Note that sum of the square errors between the data \(Y_i\) and the fitted distribution \(pdf(X_i)\) is defined by $\(\sum_i \left( Y_i - pdf(X_i) \right)^2.\)$ (see https://fitter.readthedocs.io/en/latest/references.html?highlight=sum square#fitter.fitter.Fitter.fit)

Alternative to the square errors, we can also test the goodness of fit using the Kolmogorov–Smirnov test after fitting a probability distribution to our data. The Kolmogorov–Smirnov test is a widely used option.   The test essentially provides you with a statistic and a p-value, which you must interpret using a K-S test table.

See https://medium.com/@amirarsalan.rajabi/distribution-fitting-with-python-scipy-bb70a42c0aed for more detail.

For details about relative fit measures and goodness of fit see https://vortarus.com/assessing-distribution-fit/

f.get_best(method = 'sumsquare_error')
{'norm': {'loc': 5.630744055249008, 'scale': 9.899359274217787}}

In addition, we can also print the fitted parameters using the fitted_param attribute and indexing it out using the distribution name for example ‘gamma’.

f.fitted_param['norm']
(5.630744055249008, 9.899359274217787)
f.fitted_param['lognorm']
(0.010345149115340332, -948.2039689041416, 953.8081165452257)
(
    ggplot(data) +  # What data to use
    aes('x') +  # What variable to use
    geom_histogram(aes(y=after_stat('density')), bins = 40,color='black') + # Geometric object to use for drawing
    geom_density(aes(y=after_stat('density')),color='red') +
    stat_function(fun=lambda x:  norm.pdf(x, loc = f.fitted_param['norm'][0], scale = f.fitted_param['norm'][1]),color='blue') 
)
_images/Chapter5_Practical_Statistics_130_0.png
<ggplot: (313770689)>
# data2.drop('fitted',axis=1,inplace=True)
# Aim: add type so that legend will be created

data2 = data
data2['type'] = 'x'
data2['fitted'] = norm.pdf(data2['x'], loc = f.fitted_param['norm'][0], scale = f.fitted_param['norm'][1]  )
#data2.drop('type',axis=1,inplace=True)
# (ggplot(data2) + aes(x = 'x', y = 'fitted',color='type') + geom_line() + geom_histogram(aes(y=after_stat('density'))  ))

(
    ggplot(data2) +  # What data to use
    aes(x='x',color='type') +  # What variable to use
    geom_histogram(aes(y=after_stat('density')),fill='gray',bins=40  ) +
    scale_color_manual(values = ['black'])
)
_images/Chapter5_Practical_Statistics_134_0.png
<ggplot: (313762393)>

Note alternative to Fitter library, we can also use Distfit Python library to automatically fit distributions to data.

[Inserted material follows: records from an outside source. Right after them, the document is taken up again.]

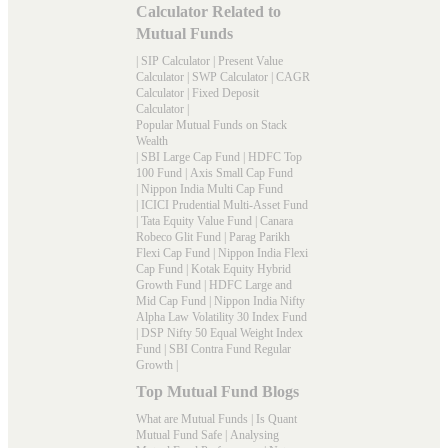
Calculator Related to
Mutual Funds
|
SIP Calculator
|
Present Value
Calculator
|
SWP Calculator
|
CAGR
Calculator
|
Fixed Deposit
Calculator
|
Popular Mutual Funds on Stack
Wealth
|
SBI Large Cap Fund
|
HDFC Top
100 Fund
|
Axis Small Cap Fund
|
Nippon India Multi Cap Fund
|
ICICI Prudential Multi-Asset Fund
|
Tata Equity Value Fund
|
Canara
Robeco Glit Fund
|
Parag Parikh
Flexi Cap Fund
|
Nippon India Flexi
Cap Fund
|
Kotak Equity Hybrid
Growth Fund
|
HDFC Large and
Mid Cap Fund
|
Nippon India Nifty
Alpha Law Volatility 30 Index Fund
|
DSP Nifty 50 Equal Weight Index
Fund
|
SBI Contra Fund Regular
Growth
|
Top Mutual Fund Blogs
What are Mutual Funds
|
Is Quant
Mutual Fund Safe
|
Analysing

See the following links for more details:

https://erdogant.github.io/distfit/pages/html/index.html

https://towardsdatascience.com/find-the-best-matching-distribution-for-your-data-effortlessly-bcc091aa08ab

5.5.4. Distribution fitting with distfit

The distfit library uses the goodness of fit test with the Sum of Squared Errors (or estimates) (SSE) to determine the best probability distribution.

The Sum of Squared Errors (or estimates) (SSE), also named Residual Sum of Squares (RSS) works by comparing the observed frequency (f) to the expected frequency from the model (f-hat), and computing the residual sum of squares (RSS).

# Load library
from distfit import distfit
# Initialize model and test only for normal distribution
#dist = distfit(distr='norm')
# Set multiple distributions to test for
# see for bin size and smoothing https://erdogant.github.io/distfit/pages/html/Performance.html#probability-density-function-fitting
dist = distfit(distr=['norm','lognorm'],bins=100)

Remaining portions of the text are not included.